< Ezechiël 2 >

1 Hij zeide tot mij: Mensenkind, ga recht overeind staan, dan zal Ik met u spreken.
Y DÍJOME: Hijo del hombre, está sobre tus pies, y hablaré contigo.
2 Zodra Hij tot mij gesproken had, kwam er een geest in mij, die mij recht overeind deed staan. En ik hoorde Hem, die tot mij sprak
Y entró espíritu en mí luego que me habló, y afirmóme sobre mis pies, y oía al que me hablaba.
3 zeggen: Mensenkind, Ik zend u tot de Israëlieten, tot het opstandige volk, dat zich tegen Mij heeft verzet; zij zowel als hun vaderen hebben tot op deze eigen dag tegen Mij gezondigd,
Y díjome: Hijo del hombre, yo te envío á los hijos de Israel, á gentes rebeldes que se rebelaron contra mí: ellos y sus padres se han rebelado contra mí hasta este mismo día.
4 en de kinderen hebben een stug gelaat en een ontembaar hart. Tot hen zend Ik u, en tot hen moet ge zeggen: Zo spreekt Jahweh, de Heer!
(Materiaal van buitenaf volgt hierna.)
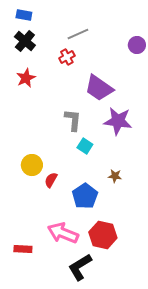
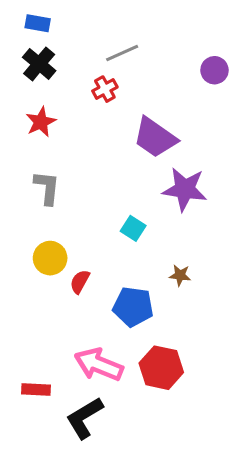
gray L-shape: (73, 120) -> (47, 188), moved
blue pentagon: (85, 196) -> (133, 307), turned -30
black L-shape: (80, 267) -> (85, 418), moved

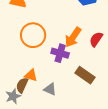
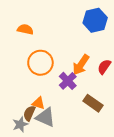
purple cross: (60, 53) -> (68, 81), turned 30
gray triangle: (50, 89) -> (46, 117), moved, size x1.5

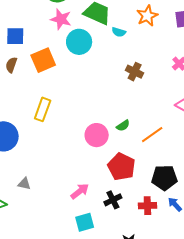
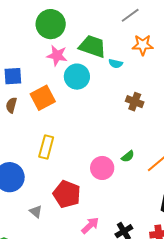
orange star: (147, 16) -> (143, 45), turned 30
red pentagon: (121, 167) -> (67, 194), moved
gray triangle: (24, 184) -> (36, 212), moved, turned 32

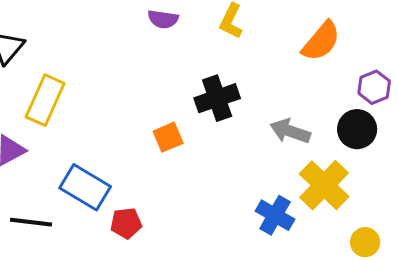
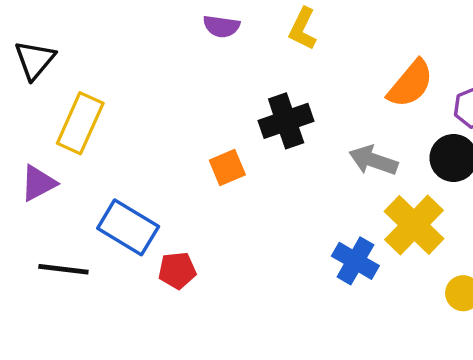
orange semicircle: (321, 41) -> (410, 84), moved

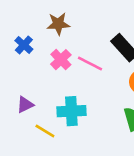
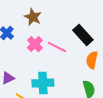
brown star: (58, 24) -> (33, 17), turned 30

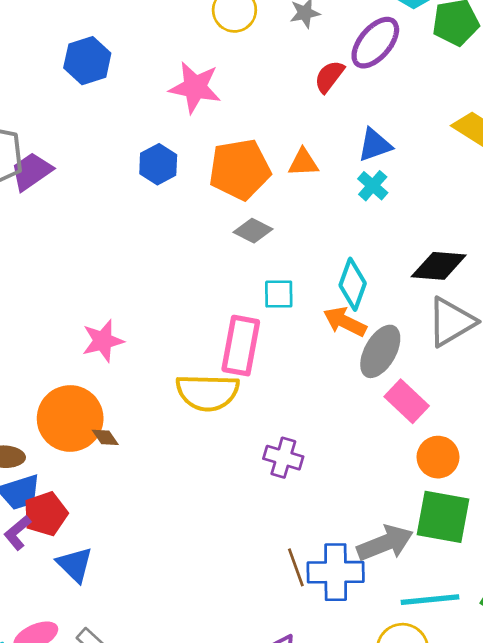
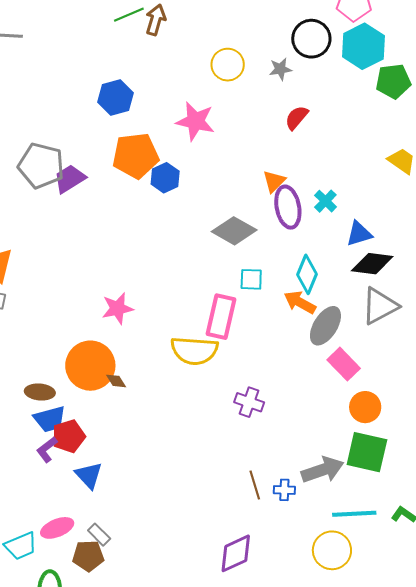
purple ellipse: (375, 43) -> (288, 207), moved, turned -54
blue triangle: (375, 145) -> (359, 234), moved
orange triangle: (303, 163) -> (274, 181), turned -45
orange pentagon: (240, 169) -> (136, 156), moved
gray diamond: (253, 231) -> (234, 231), size x1.5
blue cross: (336, 572) -> (284, 490), size x0.5

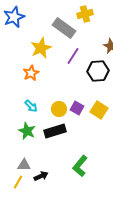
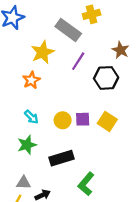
purple square: (77, 108) -> (83, 119), turned -32
green star: (27, 131) -> (27, 145), turned 30
black rectangle: (55, 131) -> (61, 158), moved

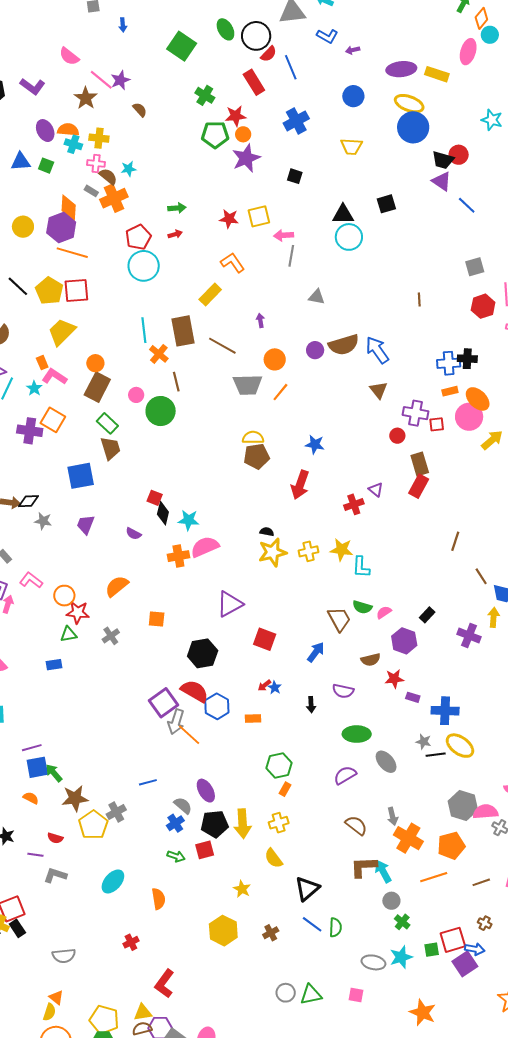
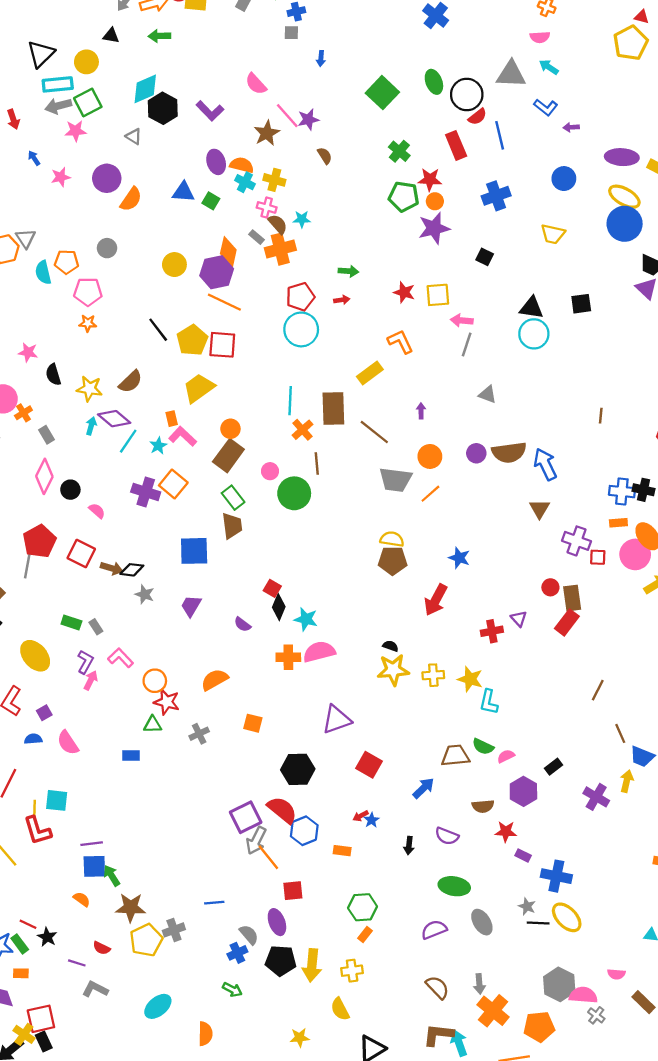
red circle: (397, 436) -> (550, 587), moved
brown trapezoid: (339, 619) -> (455, 756), turned -76
red square: (205, 850) -> (293, 891), moved
yellow star: (242, 889) -> (300, 1038), turned 30

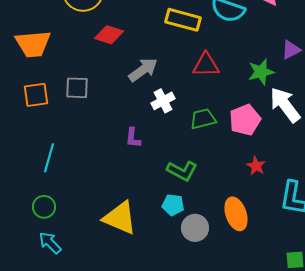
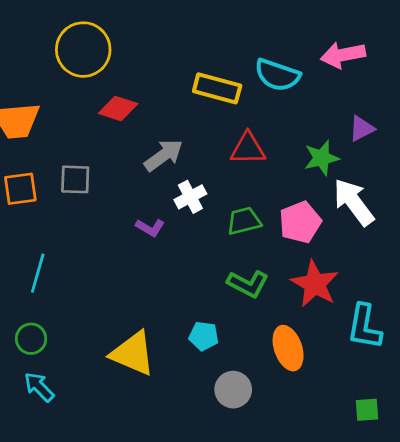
purple L-shape: (133, 138) -> (150, 228), moved, turned -65
red star: (256, 166) -> (315, 284), size x1.8
green L-shape: (182, 171) -> (248, 284), moved
gray circle: (195, 228) -> (233, 390), moved

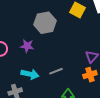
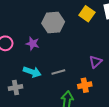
orange cross: (90, 75) -> (85, 85), moved

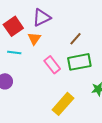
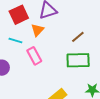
pink rectangle: (52, 65) -> (34, 56), moved

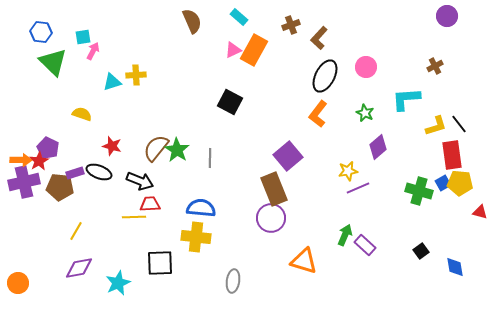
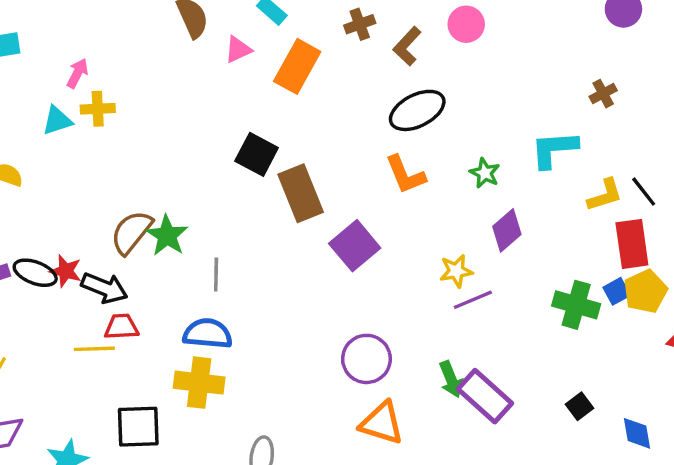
pink triangle: (233, 50) -> (238, 50), moved
pink arrow: (93, 51) -> (77, 73), moved
pink circle: (366, 67) -> (466, 24), moved
black ellipse: (325, 76) -> (417, 110), turned 36
orange L-shape: (318, 114) -> (405, 175), turned -60
red star: (112, 146) -> (66, 271), moved
gray line: (210, 158) -> (216, 274), moved
yellow pentagon: (460, 183) -> (645, 291), turned -30
brown rectangle: (274, 189) -> (301, 193), moved
purple circle: (271, 218) -> (366, 359), moved
green arrow: (345, 235) -> (451, 379), turned 135
purple rectangle: (365, 245) -> (485, 396), size x1.5

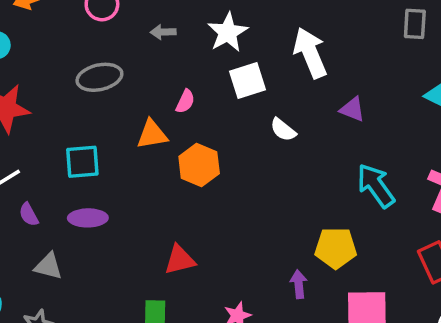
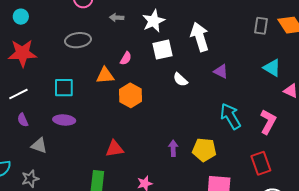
purple semicircle: (29, 215) -> (23, 120), moved
purple arrow: (299, 284) -> (173, 148), moved

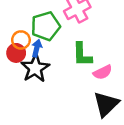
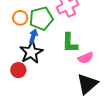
orange circle: (21, 40) -> (20, 18), moved
red circle: (16, 53) -> (18, 70), moved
Yo pues te envío á hijos de duro rostro y de empedernido corazón; y les dirás: Así ha dicho el Señor Jehová.
5 En of ze het horen willen of niet, want ze zijn een onhandelbaar volk, in ieder geval zullen ze weten, dat er een profeet onder hen is.
Acaso ellos escuchen; y si no escucharen, (porque son una rebelde familia, ) siempre conocerán que hubo profeta entre ellos.
6 Mensenkind, ge moet niet bang voor hen zijn, en voor hun woorden niet vrezen; want ofschoon ze u gaan weerstreven en belagen, en ofschoon ge op schorpioenen zult zitten, moet ge voor hun woorden niet vrezen en voor hun gezichten niet schrikken, want ze zijn een onhandelbaar volk.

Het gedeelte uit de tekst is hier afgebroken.